For a DC-Dallas trip in 41, I think the Tennessean would be a fun start. You would have had RI, SSW, and maybe MP connections at Memphis. As a 10 year old railfan making my second trip riding a SOU passenger train, I enjoyed riding in the original Tennessean coach "Sweetwater". Still nice, it was then assigned to the combined Augusta Special-Crescent. I think it still exists.

Posted from Android



Date: 06/02/25 10:37
Re: Steam Files - Southern Railway #9
Author: srfreer

Notch7 Wrote:
-------------------------------------------------------

>
> For a DC-Dallas trip in 41, I think the Tennessean
> would be a fun start. You would have had RI, SSW,
> and maybe MP connections at Memphis. As a 10 year
> old railfan making my second trip riding a SOU
> passenger train, I enjoyed riding in the original
> Tennessean coach "Sweetwater". Still nice, it was
> then assigned to the combined Augusta
> Special-Crescent. I think it still exists.
>
> Posted from Android

Yes, in...wait for it....Sweetwater (Tennessee)...



Date: 06/02/25 10:41
Re: Steam Files - Southern Railway #9
Author: Notch7

srfreer Wrote:
---------------------------
> Yes, in...wait for it....Sweetwater (Tennessee)...

That is awesome. Thanks.

Posted from Android



Date: 06/02/25 10:58
Re: Steam Files - Southern Railway #9
Author: wabash2800

I always get a kick out of nicknames that railroaders gave locomotives. Often they were right on. This one is a classic. Do you think Trains magazine would publish something like that comment? <G>

Victor Baird

Notch7 Wrote:
-------------------------------------------------------
>  The oldhead
> engineers and firemen on the North Charlotte
> district (Greenville SC - Spencer NC) gave the
> 1380 an enduring nickname - "The Dressed Up
> Whore". The "Whore" didn't steam well. 



Date: 06/02/25 13:48
Re: Steam Files - Southern Railway #9
Author: Notch7

wabash2800 Wrote:
--------------------------------------Do you think
> Trains magazine would publish something like that
> comment?

I still don't think so, and certainly not in 1973 when I first was told the story about the 1380. I do think Freeman Hubbard would have printed it in Railroad Magazine. That magazine spoke on a railroaders level.

Posted from Android



Date: 06/02/25 14:21
Re: Steam Files - Southern Railway #9
Author: ts1457

train1275 Wrote:
-------------------------------------------------------
> So whatever happened to the 1380 as WWII came ?

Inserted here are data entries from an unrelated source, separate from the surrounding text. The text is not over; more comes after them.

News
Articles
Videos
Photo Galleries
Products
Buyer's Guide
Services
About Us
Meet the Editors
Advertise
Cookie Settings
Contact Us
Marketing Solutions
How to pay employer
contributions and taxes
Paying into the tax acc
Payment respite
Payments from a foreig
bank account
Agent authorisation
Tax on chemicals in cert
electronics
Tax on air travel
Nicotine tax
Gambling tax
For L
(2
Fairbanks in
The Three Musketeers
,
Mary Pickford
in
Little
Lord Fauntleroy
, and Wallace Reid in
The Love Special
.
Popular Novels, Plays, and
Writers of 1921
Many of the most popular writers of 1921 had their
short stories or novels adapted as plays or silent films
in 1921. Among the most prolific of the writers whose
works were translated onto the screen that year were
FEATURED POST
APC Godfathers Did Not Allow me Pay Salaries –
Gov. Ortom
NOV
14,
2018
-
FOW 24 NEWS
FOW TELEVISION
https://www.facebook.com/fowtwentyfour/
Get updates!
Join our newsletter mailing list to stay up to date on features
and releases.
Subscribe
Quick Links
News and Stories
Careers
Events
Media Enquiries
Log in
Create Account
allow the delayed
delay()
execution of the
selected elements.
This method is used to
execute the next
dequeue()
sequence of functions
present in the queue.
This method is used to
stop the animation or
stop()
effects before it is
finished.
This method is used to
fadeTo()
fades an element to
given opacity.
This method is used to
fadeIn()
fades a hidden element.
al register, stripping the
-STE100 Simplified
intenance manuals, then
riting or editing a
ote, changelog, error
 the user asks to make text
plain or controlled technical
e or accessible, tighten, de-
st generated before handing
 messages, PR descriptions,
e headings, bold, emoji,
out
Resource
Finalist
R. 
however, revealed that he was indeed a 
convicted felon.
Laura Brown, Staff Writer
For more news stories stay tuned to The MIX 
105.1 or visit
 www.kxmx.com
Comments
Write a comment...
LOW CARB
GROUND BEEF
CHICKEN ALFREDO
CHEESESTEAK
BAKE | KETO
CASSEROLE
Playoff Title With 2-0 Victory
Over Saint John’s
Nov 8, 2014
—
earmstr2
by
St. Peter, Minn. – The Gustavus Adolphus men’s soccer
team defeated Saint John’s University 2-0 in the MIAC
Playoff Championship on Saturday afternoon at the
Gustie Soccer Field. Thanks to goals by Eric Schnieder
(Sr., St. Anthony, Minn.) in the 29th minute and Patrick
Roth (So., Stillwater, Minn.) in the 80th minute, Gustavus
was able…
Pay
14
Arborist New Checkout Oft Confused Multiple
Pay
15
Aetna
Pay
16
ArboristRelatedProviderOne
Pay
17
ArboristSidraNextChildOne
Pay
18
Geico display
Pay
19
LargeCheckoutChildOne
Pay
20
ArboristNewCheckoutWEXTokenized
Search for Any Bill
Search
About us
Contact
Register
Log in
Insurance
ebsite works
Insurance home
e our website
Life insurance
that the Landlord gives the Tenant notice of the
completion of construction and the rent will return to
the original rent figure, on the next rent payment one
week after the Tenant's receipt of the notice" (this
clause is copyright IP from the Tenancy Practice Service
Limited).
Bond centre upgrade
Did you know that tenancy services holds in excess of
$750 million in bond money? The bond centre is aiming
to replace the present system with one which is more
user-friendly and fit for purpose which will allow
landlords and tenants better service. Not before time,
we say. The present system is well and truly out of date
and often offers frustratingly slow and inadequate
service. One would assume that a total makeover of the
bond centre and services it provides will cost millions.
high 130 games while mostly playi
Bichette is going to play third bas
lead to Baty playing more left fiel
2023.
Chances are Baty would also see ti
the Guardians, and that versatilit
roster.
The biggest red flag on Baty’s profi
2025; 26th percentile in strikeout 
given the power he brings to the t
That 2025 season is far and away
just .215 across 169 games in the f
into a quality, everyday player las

One other thing. Though Southern Railway was extremely disappointed with its two DL-107 / DL108 A-B pairs (later factory upgraded to spec's DL-109 / DL-110) built for Cincinnati-Macon service, in August 1942 Alco persuaded Southern to take another pair to dieselize The Tennessean between DC and Monroe, VA. At that time Southern also transferred the original two pairs to mainline DC - Atlanta service. 

The time that the 1380 spent being assigned to The Tennessean was actually very short.